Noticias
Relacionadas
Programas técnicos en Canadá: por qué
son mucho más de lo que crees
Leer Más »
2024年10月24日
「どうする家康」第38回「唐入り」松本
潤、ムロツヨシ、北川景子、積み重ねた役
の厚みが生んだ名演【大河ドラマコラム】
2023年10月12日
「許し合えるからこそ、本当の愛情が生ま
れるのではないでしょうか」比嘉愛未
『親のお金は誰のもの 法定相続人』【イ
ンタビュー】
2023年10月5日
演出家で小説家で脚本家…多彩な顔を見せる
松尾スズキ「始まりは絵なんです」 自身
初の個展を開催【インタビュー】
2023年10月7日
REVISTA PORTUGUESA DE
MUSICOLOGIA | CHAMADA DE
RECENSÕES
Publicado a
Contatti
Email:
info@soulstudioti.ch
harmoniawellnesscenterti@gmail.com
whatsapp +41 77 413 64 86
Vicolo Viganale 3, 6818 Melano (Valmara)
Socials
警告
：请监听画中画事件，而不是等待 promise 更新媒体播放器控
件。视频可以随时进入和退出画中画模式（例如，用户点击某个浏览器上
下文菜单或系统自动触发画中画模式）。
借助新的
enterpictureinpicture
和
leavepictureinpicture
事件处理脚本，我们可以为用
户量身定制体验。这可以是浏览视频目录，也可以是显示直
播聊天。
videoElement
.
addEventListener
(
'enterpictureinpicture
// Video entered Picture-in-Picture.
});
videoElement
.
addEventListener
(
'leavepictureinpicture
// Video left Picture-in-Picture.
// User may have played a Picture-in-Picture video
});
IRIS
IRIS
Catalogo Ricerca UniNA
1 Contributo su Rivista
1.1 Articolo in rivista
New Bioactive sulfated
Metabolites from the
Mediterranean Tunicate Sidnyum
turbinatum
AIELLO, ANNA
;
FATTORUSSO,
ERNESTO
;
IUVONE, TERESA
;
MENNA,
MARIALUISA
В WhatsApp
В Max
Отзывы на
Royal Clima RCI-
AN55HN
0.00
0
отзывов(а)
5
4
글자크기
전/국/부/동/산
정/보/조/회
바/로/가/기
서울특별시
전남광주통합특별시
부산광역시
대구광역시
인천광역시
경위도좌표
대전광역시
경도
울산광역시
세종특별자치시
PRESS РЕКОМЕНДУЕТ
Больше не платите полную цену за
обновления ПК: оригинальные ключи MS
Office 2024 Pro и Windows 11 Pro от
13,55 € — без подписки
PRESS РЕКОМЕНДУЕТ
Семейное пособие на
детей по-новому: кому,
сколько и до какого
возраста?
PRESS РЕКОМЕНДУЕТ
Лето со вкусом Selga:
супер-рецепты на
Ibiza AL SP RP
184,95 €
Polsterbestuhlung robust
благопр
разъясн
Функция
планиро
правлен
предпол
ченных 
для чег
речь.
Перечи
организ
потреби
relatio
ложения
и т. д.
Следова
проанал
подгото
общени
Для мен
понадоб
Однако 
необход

○ ○ ○ ○ ○

**Exercise requirements:**
Which lines of the data include the string "leavepictureinpicture"? Find them and copy each one.

**Solution to this exercise:**
leavepictureinpicture
'leavepictureinpicture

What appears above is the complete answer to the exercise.